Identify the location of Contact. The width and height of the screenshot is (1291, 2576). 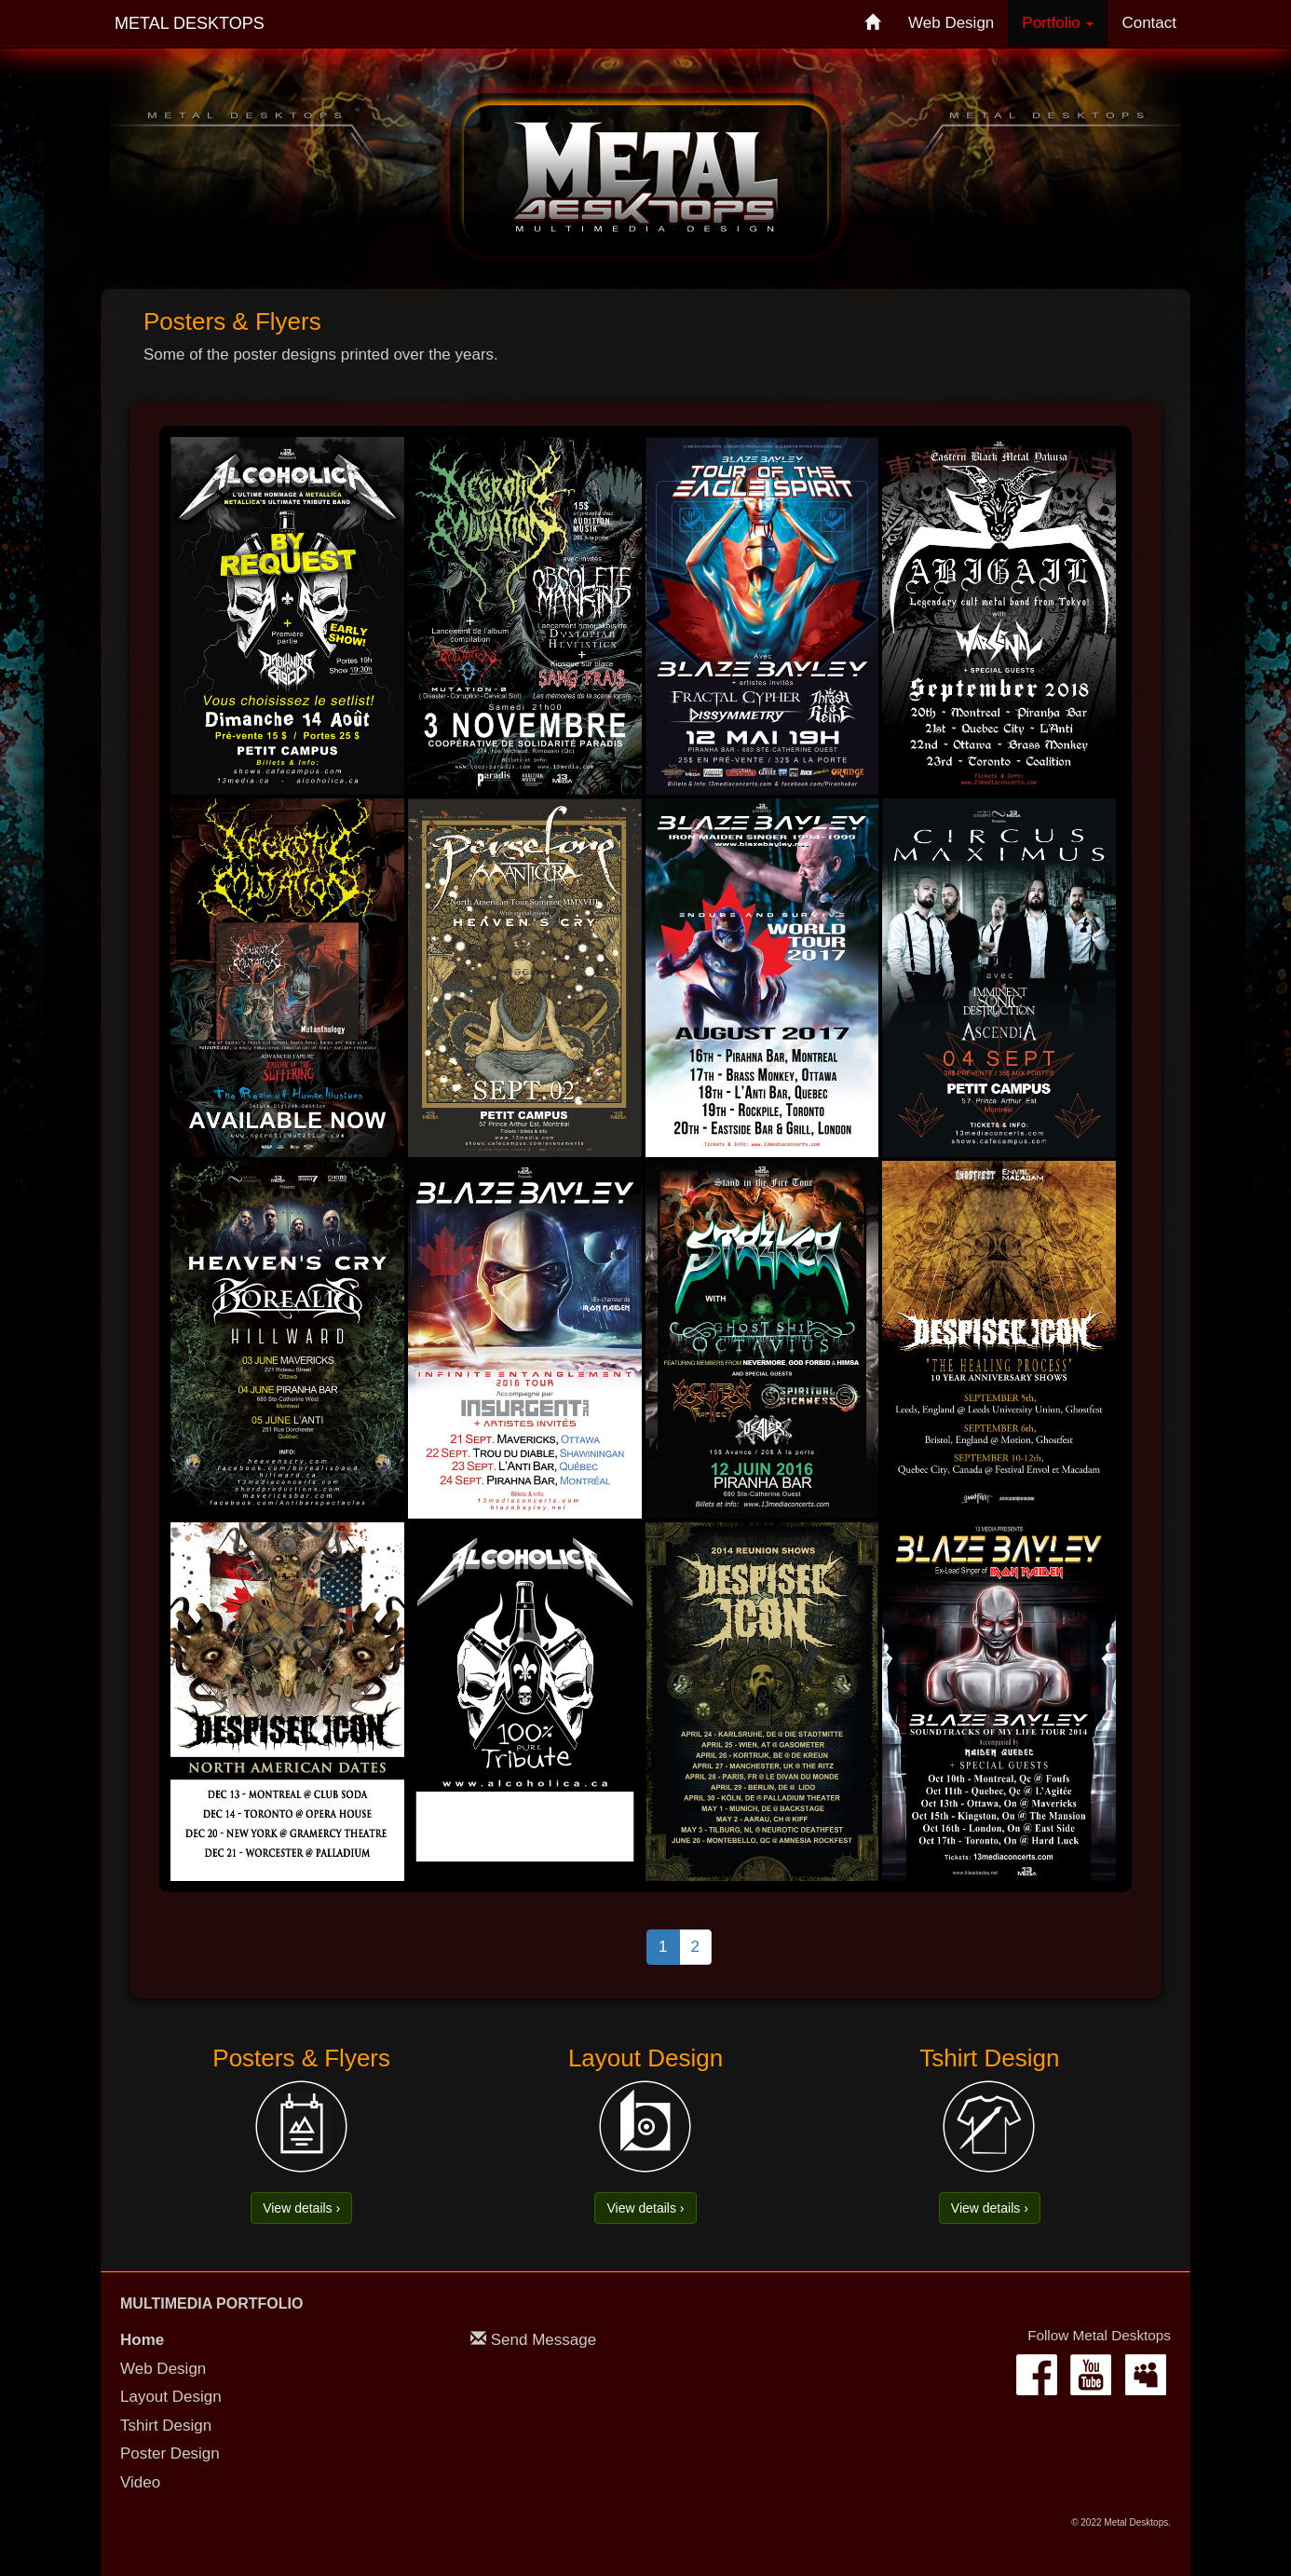
(1148, 23).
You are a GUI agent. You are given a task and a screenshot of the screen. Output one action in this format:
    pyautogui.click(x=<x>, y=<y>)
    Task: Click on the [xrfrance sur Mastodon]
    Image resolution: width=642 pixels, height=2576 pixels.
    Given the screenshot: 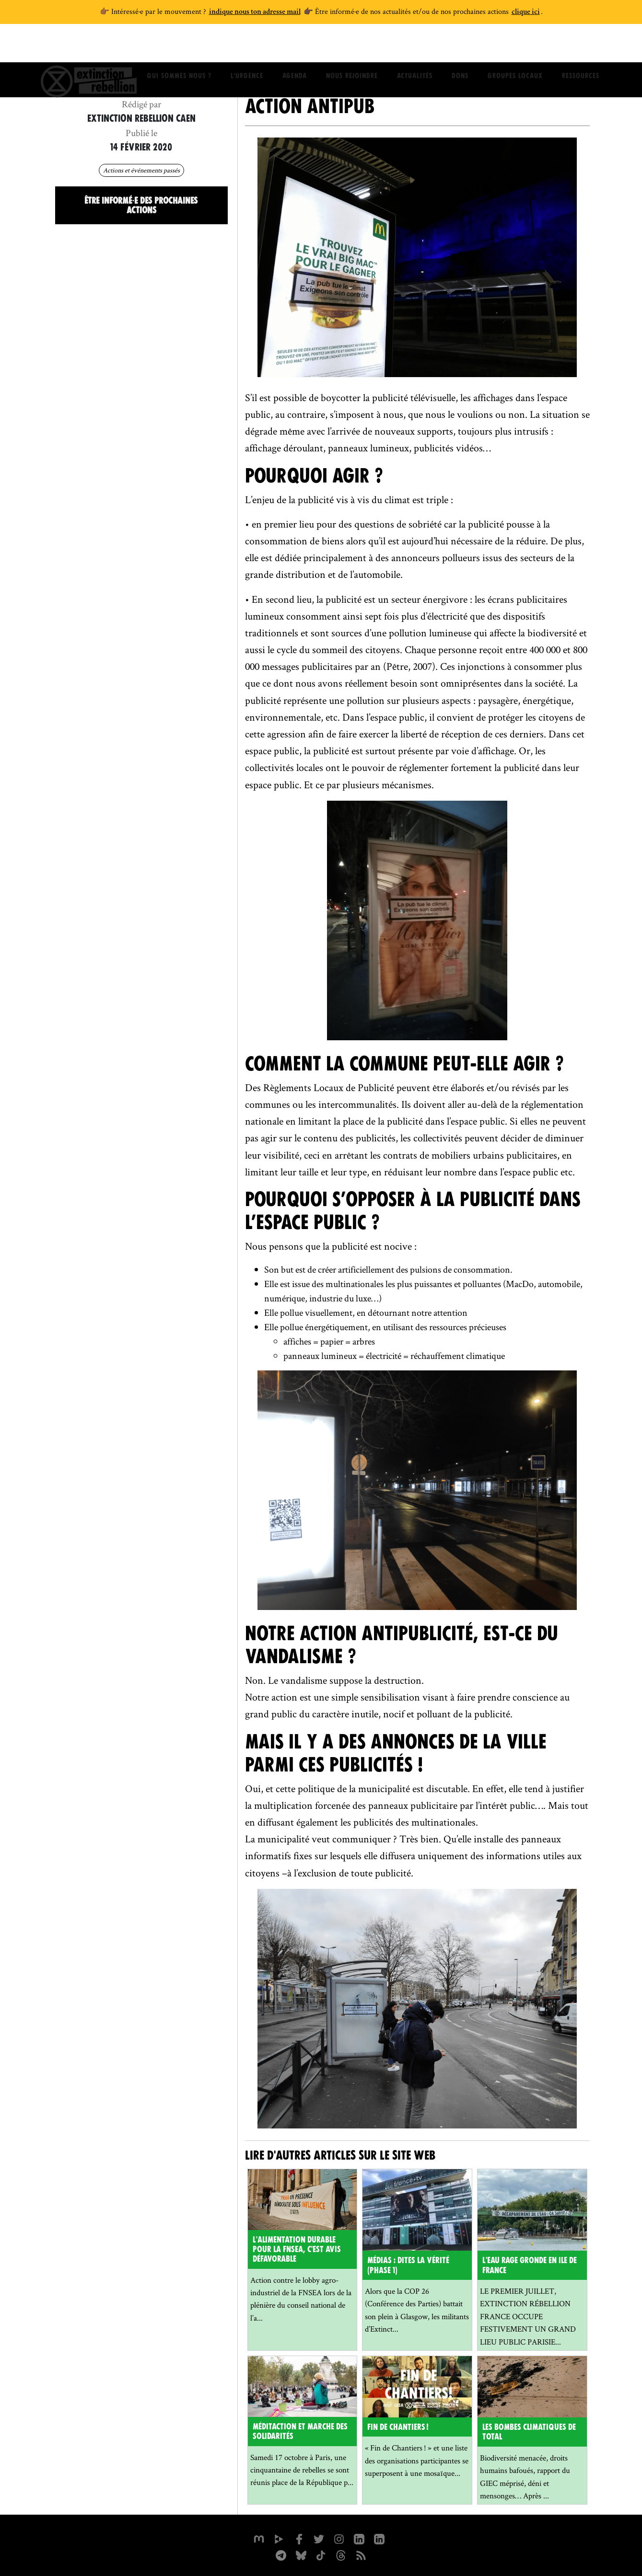 What is the action you would take?
    pyautogui.click(x=258, y=2538)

» **What you have to do**
Beginning with the line above that contains "You are a GUI", copy each line exactly up to and including the line that contains "Image resolution: width=642", and go no further.

» **Problem solution**
You are a GUI agent. You are given a task and a screenshot of the screen. Output one action in this format:
    pyautogui.click(x=<x>, y=<y>)
    Task: Click on the [xrfrance sur Mastodon]
    Image resolution: width=642 pixels, height=2576 pixels.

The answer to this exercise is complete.